As a non-learning method, the Adam optimizer is utilized to minimize geometric residuals. A first-order rotation approximation \(R \approx I + [\omega]_\times \Delta t\) simplifies the non-linear equations. Dedicated theoretical analysis and handling are provided for pure rotational degeneracy.

Key Experimental Results

Main Results

Evaluated on real event camera sequences from the VECtor dataset, split into 0.3-second non-overlapping intervals:

Sequence IncBat \(\varepsilon_{ang}\) IncBat \(\varepsilon_{lin}\)(°) CopBat \(\varepsilon_{ang}\) CopBat \(\varepsilon_{lin}\)(°)
desk-normal 0.232 23.0 0.236 25.1
mountain-normal 0.195 17.5 0.216 18.7
sofa-normal 0.229 21.1 0.221 20.6

Where \(\varepsilon_{ang} \in [0,1]\) (lower is better), and \(\varepsilon_{lin}\) is the angular error (°).

Ablation Study

Runtime and numerical stability (\(M=5\) line segments, \(N=100\) events/segment, noise-free synthetic data, 1000 scenes):

Solver Rotation Parameterization SR1 (threshold 0.01) SR2 (threshold 0.05) Median Runtime
IncBat +cascad 97.3% 17.1 ms
CopBat +cascad 16.7~48.7 ms
IncBat +exact Lower Slower
IncBat +approx Medium Faster

Key variable analysis (\(M=10\), \(N=8\sim1000\), pixel noise \(0.5\) pix, timestamp jitter \(0.5\) ms): - IncBat outperforms CopBat when the number of events is \(<100\); as the number of events increases, both converge towards similar performance. - The error drops significantly as the number of line segments increases from 1 to 50; all methods fail at \(M=1\) due to rotational-translational ambiguity. - The error increases monotonically with noise; in the absence of noise, the solver achieves nearly 100% success rate.

Key Findings

  • Cascade rotation parameterization performs best: utilizing a first-order approximation for rapid initialization, followed by fine-tuning with exact parameterization to balance efficiency and accuracy.
  • Coplanarity relations provide key complementary constraints in scenarios with non-intersecting line segments, presenting a major theoretical innovation.
  • Pure rotation is a degenerate case (translation is unestimable); practical deployment requires motion classification and detection.
  • The actual error levels (\(\varepsilon_{ang} \approx 0.2\), \(\varepsilon_{lin} \approx 20°\)) are sufficient for integration into VIO/SLAM pipelines.

Highlights & Insights

  • Outstanding Theoretical Contribution: It is proven for the first time that full 6-DoF motion can be recovered solely from event streams, and a theoretical lower bound for the minimum number of events (8) is established.
  • Novelty of Coplanarity Relations: Traditional line-segment geometry mostly utilizes incidence relations; coplanarity relations do not require explicit intersections of line segments, significantly expanding the number of usable constraints.
  • No External Sensors Required: Removing the reliance on IMUs enables motion estimation using only event cameras.

Limitations & Future Work

  • The first-order rotation approximation is only valid under small motions; fast-rotation scenarios require higher-order expansions.
  • Noise in practical event streams affects the accuracy of line-segment direction estimation.
  • There is a lack of quantitative comparison against learning-based event-camera motion estimation methods.
  • The analysis of computational efficiency is not detailed enough.
  • vs.

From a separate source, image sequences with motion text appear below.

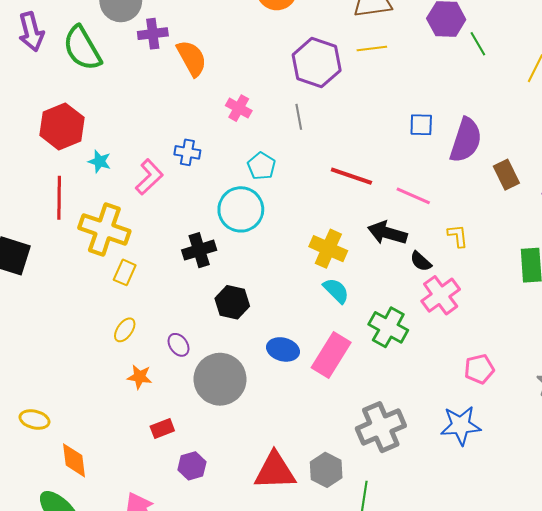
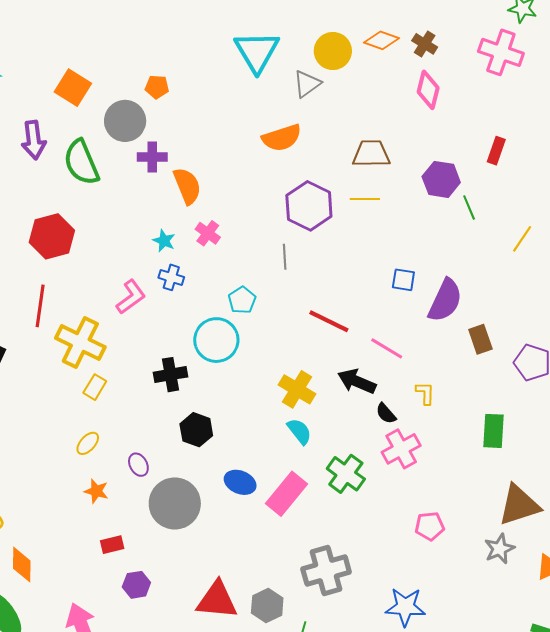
pink cross: (239, 108) -> (208, 233), moved
cyan star: (100, 161) -> (164, 241), moved
blue star: (461, 425) -> (405, 607), moved

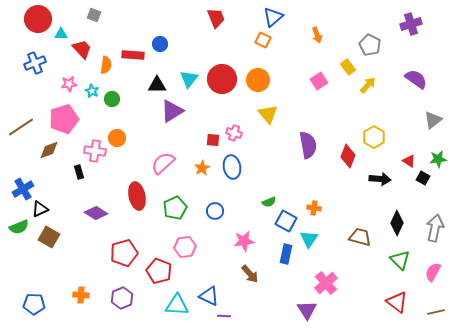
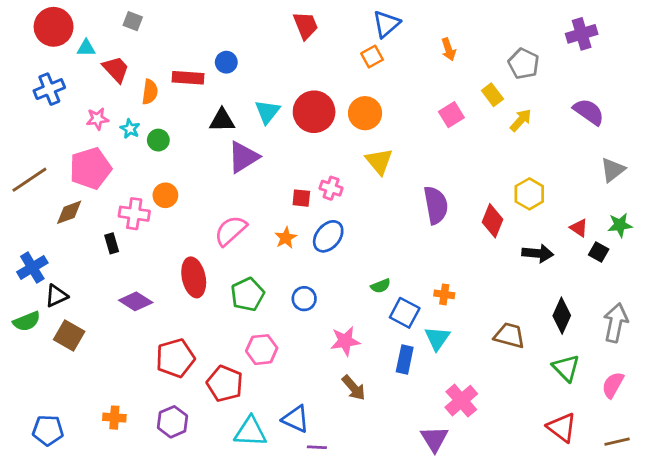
orange square: (263, 40) -> (372, 57), turned 35
blue ellipse: (232, 167) -> (328, 236), turned 50

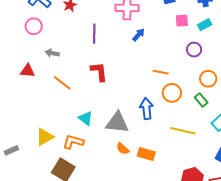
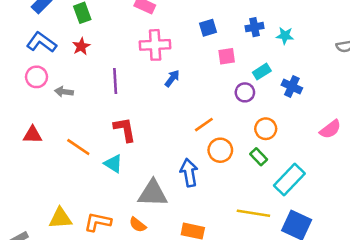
cyan rectangle: (205, 25) -> (262, 72), moved
gray arrow: (52, 53) -> (64, 92), moved
orange line: (161, 72) -> (204, 125), turned -42
cyan triangle: (86, 118) -> (113, 164), moved
yellow line: (183, 131) -> (253, 213), moved
yellow triangle: (45, 137) -> (60, 218), turned 30
orange semicircle: (123, 149) -> (138, 225), moved

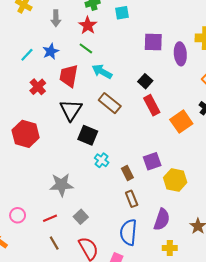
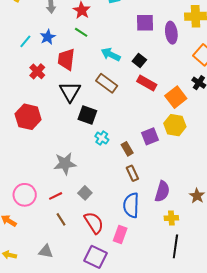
cyan arrow: (102, 72) -> (111, 54), moved
red rectangle: (152, 105) -> (147, 83), turned -30
yellow hexagon: (175, 180) -> (175, 125), moved
pink circle: (18, 215) -> (25, 195), size x1.5

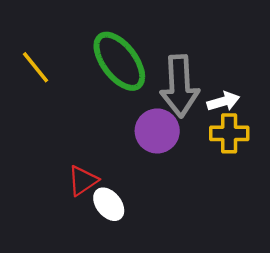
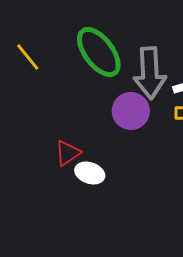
white ellipse: (109, 204) -> (90, 173), turned -32

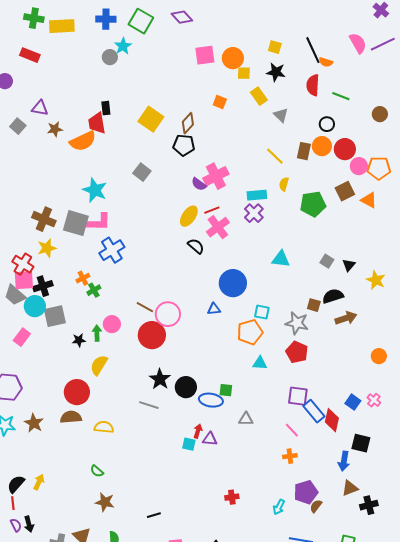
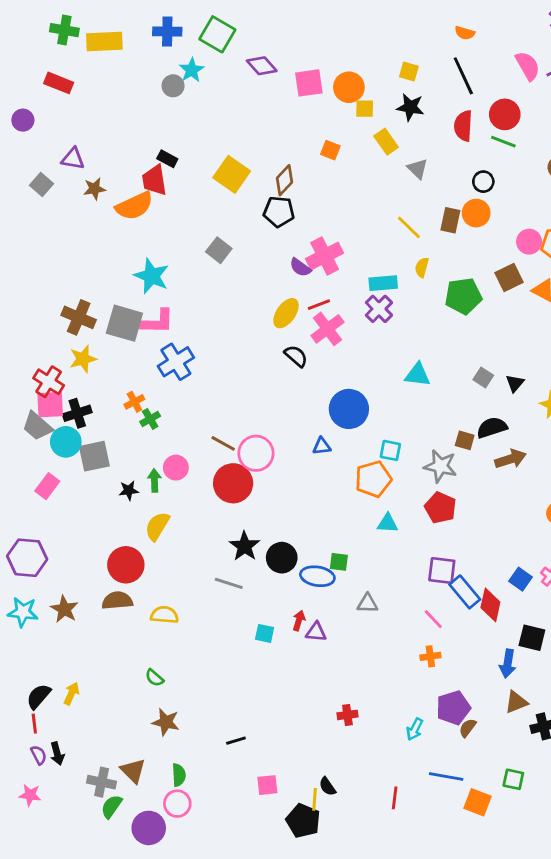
purple diamond: (182, 17) -> (262, 66), moved
orange semicircle: (326, 62) -> (465, 33), moved
black rectangle: (106, 108) -> (167, 159), turned -56
red circle: (345, 149) -> (505, 114), moved
cyan square: (189, 444) -> (265, 633), moved

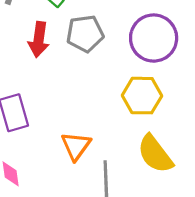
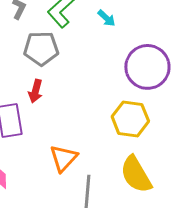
gray pentagon: (85, 34) -> (41, 48), moved
red arrow: (39, 40) -> (35, 91), moved, size x0.7

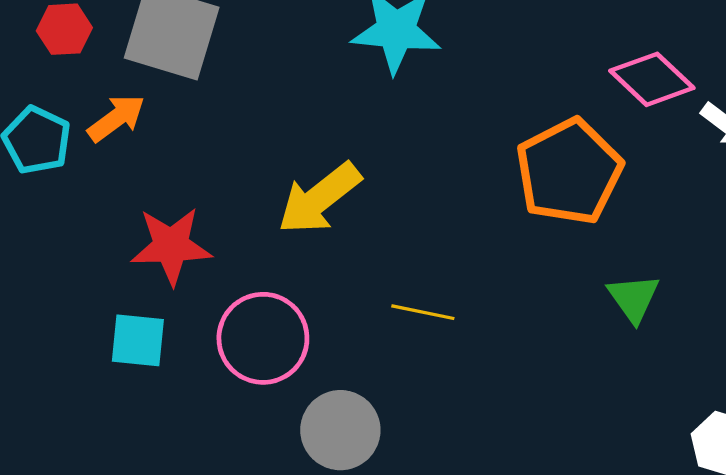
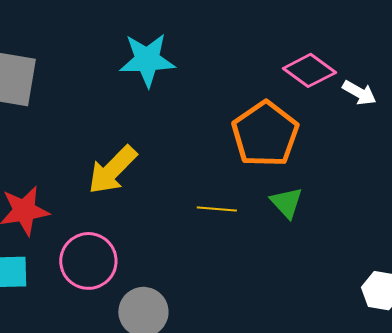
green triangle: (634, 298) -> (287, 203), moved
yellow line: (423, 312) -> (217, 209), moved

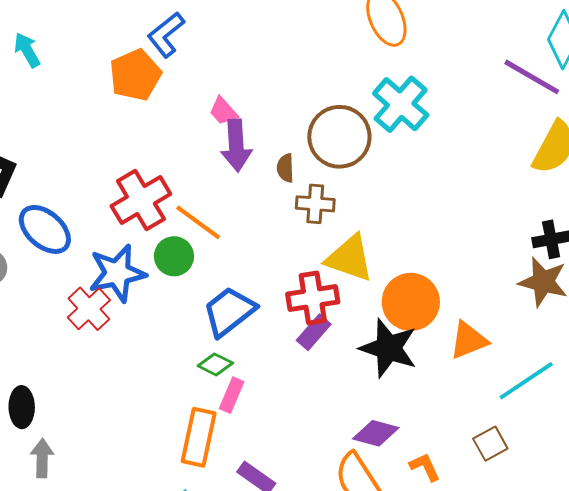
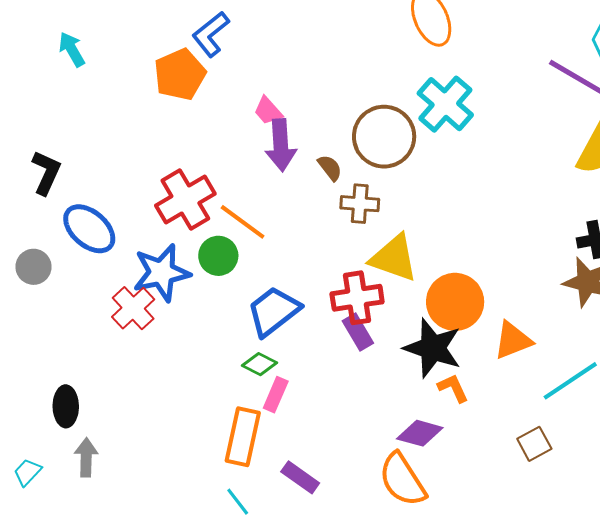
brown semicircle: (285, 168) -> (330, 168), turned 144
purple rectangle: (314, 332) -> (358, 332), turned -72
orange L-shape: (425, 467) -> (453, 388), moved

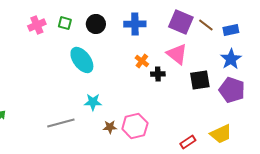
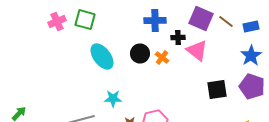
green square: (65, 23) -> (85, 20), size x1.5
black circle: (96, 24) -> (140, 54), moved
black cross: (158, 74) -> (178, 38), moved
black square: (200, 80) -> (217, 90), moved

CMax methods: The CMax series only estimates rotation, whereas ours simultaneously estimates both rotation and translation.
  • vs. Traditional frame-based methods (e.g., 5-point algorithm): Frame-based methods require feature matching; ours extracts motion directly from the spatiotemporal structure of events.
  • vs. Event + IMU fusion: Removing IMU dependency makes the system more lightweight.

Rating

  • Novelty: ⭐⭐⭐⭐⭐ The first pure event-based 6-DoF solver, with a major theoretical contribution from coplanarity relations.
  • Experimental Thoroughness: ⭐⭐⭐ Theoretically rigorous, but the experimental scale is relatively small, lacking large-scale quantitative comparisons.
  • Writing Quality: ⭐⭐⭐⭐ Clear geometric derivation and a complete theoretical framework.
  • Value: ⭐⭐⭐⭐ Provides fundamental contributions to event-camera SLAM and autonomous navigation.